Phillips led Microsoft’s business intelligence product team that become the Digital Transformation Platform Group, expanding from 200 employees to more than 15,000 on six continents, generating US$15bn in revenue. He has significant experience, having led three startups, including Couchbase.

“The economy is undergoing a fundamental shift, as organisations adapt their business models to fully take advantage of software, mobile, machine learning, and the internet: companies are building stronger relationships with their consumers, expanding internationally, distributing financial services, and automating their supply chains. Stripe is ideally positioned to serve as the engine behind these opportunities,” said Phillips.

“I look forward to working alongside the entire financial services team as we continue to build out Stripe’s platform for the decades ahead.”

Stripe is one of the brightest stars of fintech industry

That platform has come a long way since Irish brothers John and Patrick Collison founded the firm in 2009 in Palo Alto.
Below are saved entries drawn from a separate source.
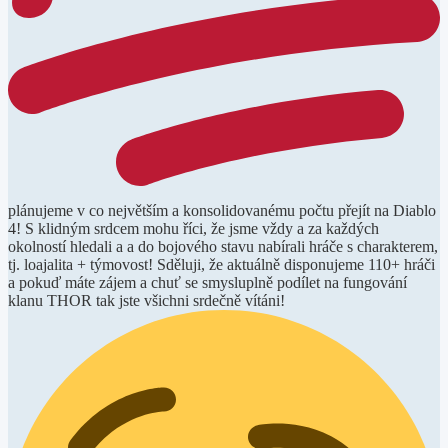
plánujeme v co největším a konsolidovanému počtu přejít na Diablo
4! S klidným srdcem mohu říci, že jsme vždy a za každých
okolností hledali a a do bojového stavu nabírali hráče s charakterem,
tj. loajalita + týmovost! Sděluji, že aktuálně disponujeme 110+ hráči
a pokuď máte zájem a chuť se smysluplně podílet na fungování
klanu THOR tak jste všichni srdečně vítáni!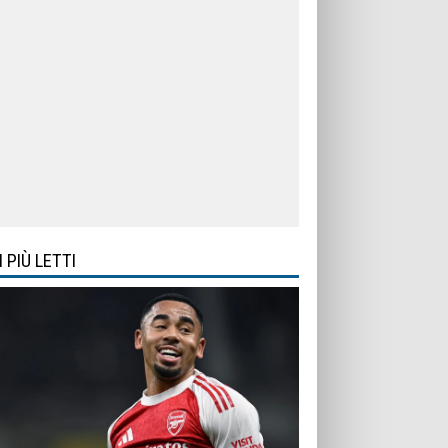
I PIÙ LETTI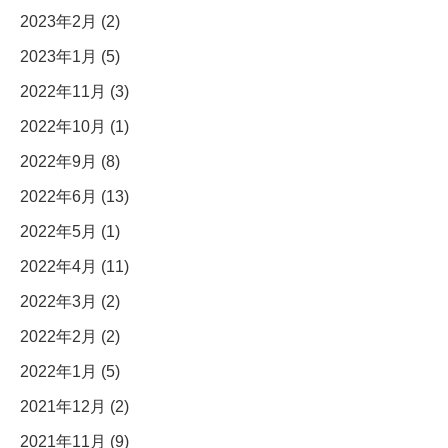
2023年2月 (2)
2023年1月 (5)
2022年11月 (3)
2022年10月 (1)
2022年9月 (8)
2022年6月 (13)
2022年5月 (1)
2022年4月 (11)
2022年3月 (2)
2022年2月 (2)
2022年1月 (5)
2021年12月 (2)
2021年11月 (9)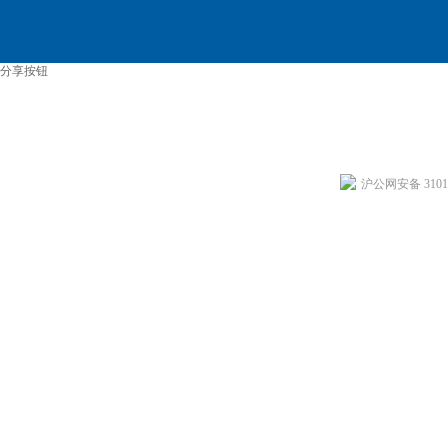
分享按钮
沪公网安备 31011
Just two years later, backing from the likes of PayPal co-founders Elon Musk and Peter Thiel, not to mention Sequoia Capital, showed Stripe was a star in the making.

The company is now valued at US$115bn and, with digital payments increasing exponentially during the COVID-19 pandemic, we can surely expect that figure to soar.

In January this year, Stripe signed a deal with Ford Motor Company to handle customer transactions and partnered with music streaming giant Spotify. These two deals alone show the scale and ambition of the opportunity that Stripe is tapping into, and they are the tip of the iceberg.